TIL: Amazon Nat Gateway drops your connections after 5 mins idle

Yes, after many hours of head scratching, I found out that if you're inside an amazon VPC, and use a NAT gateway or a NAT instance as your internet gateway, silent connections for more than 5 minutes will be dropped, or, even "better", just silenced, but you won't notice anything, just silence.

For long streaming connections going 'mute' for maintenance, you won't recover automatically.

WOW: Is it possible that in 2024, I just hit this again?

I found the info here of what I hit back on 2017:

https://repost.aws/knowledge-center/vpc-troubleshoot-nat-gateway-connection

https://docs.aws.amazon.com/vpc/latest/userguide/nat-gateway-troubleshooting.html

text:

IdleTimeoutCount error to release capacity

If a connection that uses a NAT gateway is idle for 350 seconds or more, then the connection times out.
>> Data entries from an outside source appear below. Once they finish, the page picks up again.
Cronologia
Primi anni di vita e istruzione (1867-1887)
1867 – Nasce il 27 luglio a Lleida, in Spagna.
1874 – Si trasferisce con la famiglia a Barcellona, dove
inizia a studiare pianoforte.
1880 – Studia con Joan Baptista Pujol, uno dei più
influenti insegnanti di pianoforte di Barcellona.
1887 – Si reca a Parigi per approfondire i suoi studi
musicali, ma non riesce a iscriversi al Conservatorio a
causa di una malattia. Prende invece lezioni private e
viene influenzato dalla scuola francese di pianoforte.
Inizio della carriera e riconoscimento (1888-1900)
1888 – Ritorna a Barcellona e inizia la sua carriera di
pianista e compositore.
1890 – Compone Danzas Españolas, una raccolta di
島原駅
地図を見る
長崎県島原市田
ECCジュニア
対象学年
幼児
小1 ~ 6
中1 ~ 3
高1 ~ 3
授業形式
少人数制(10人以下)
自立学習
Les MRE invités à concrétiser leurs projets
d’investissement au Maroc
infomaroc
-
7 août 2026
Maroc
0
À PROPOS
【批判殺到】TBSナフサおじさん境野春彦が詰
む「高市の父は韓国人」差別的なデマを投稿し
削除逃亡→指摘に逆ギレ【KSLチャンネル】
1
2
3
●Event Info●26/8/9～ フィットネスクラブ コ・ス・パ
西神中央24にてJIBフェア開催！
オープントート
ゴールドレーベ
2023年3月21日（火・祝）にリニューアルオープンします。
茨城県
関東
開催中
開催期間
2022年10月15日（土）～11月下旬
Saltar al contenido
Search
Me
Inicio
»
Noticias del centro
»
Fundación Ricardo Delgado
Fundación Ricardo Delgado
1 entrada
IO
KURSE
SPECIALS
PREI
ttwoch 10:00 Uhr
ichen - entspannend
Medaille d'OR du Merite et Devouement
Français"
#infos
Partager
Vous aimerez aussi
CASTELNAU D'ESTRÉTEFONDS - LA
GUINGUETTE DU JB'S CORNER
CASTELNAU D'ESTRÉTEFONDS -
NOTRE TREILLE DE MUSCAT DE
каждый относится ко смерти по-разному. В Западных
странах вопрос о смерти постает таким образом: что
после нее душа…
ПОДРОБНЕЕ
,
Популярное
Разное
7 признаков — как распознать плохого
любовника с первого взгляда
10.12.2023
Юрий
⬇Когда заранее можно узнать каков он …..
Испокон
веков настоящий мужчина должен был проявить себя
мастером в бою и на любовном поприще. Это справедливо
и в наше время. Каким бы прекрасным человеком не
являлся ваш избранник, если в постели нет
You also will see a spike on the IdleTimeoutCount metric. When a connection times out, a NAT gateway returns an RST packet to any resources behind the NAT gateway that attempt to continue the connection. The NAT gateway doesn't send a FIN packet.
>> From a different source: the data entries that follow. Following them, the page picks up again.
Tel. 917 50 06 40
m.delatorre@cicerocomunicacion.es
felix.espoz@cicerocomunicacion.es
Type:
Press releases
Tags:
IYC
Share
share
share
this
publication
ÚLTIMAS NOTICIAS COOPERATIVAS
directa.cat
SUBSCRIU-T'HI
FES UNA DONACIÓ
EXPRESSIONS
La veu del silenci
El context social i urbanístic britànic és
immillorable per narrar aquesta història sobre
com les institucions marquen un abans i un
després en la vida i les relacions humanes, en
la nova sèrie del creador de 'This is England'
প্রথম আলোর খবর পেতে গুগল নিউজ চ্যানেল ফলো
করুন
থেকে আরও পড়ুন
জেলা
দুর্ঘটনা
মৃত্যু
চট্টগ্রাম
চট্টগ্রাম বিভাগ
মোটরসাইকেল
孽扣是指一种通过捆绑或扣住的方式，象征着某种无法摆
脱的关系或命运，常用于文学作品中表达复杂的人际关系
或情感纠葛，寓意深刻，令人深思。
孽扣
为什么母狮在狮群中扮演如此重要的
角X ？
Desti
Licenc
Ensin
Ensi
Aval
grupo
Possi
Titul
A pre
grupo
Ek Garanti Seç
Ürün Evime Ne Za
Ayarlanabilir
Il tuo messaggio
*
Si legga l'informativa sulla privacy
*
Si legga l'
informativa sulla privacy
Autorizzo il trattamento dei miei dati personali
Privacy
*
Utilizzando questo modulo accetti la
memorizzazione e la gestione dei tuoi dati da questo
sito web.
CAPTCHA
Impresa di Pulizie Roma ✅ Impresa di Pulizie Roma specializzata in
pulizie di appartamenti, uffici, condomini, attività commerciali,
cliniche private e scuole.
To resolve or work around the IdleTimeoutCount error, complete the following tasks:

• Use the IdleTimeoutCount metric in Amazon CloudWatch to monitor for increases in idle connections. Make sure that you configure CloudWatch Contributor Insights to get visibility on the top contributors of clients with processes in the Idle state.
• Close idle connections from clients to release capacity.
• Initiate more traffic over the connection.
• Turn on TCP keepalive on the instance with a value that's less than 350 seconds.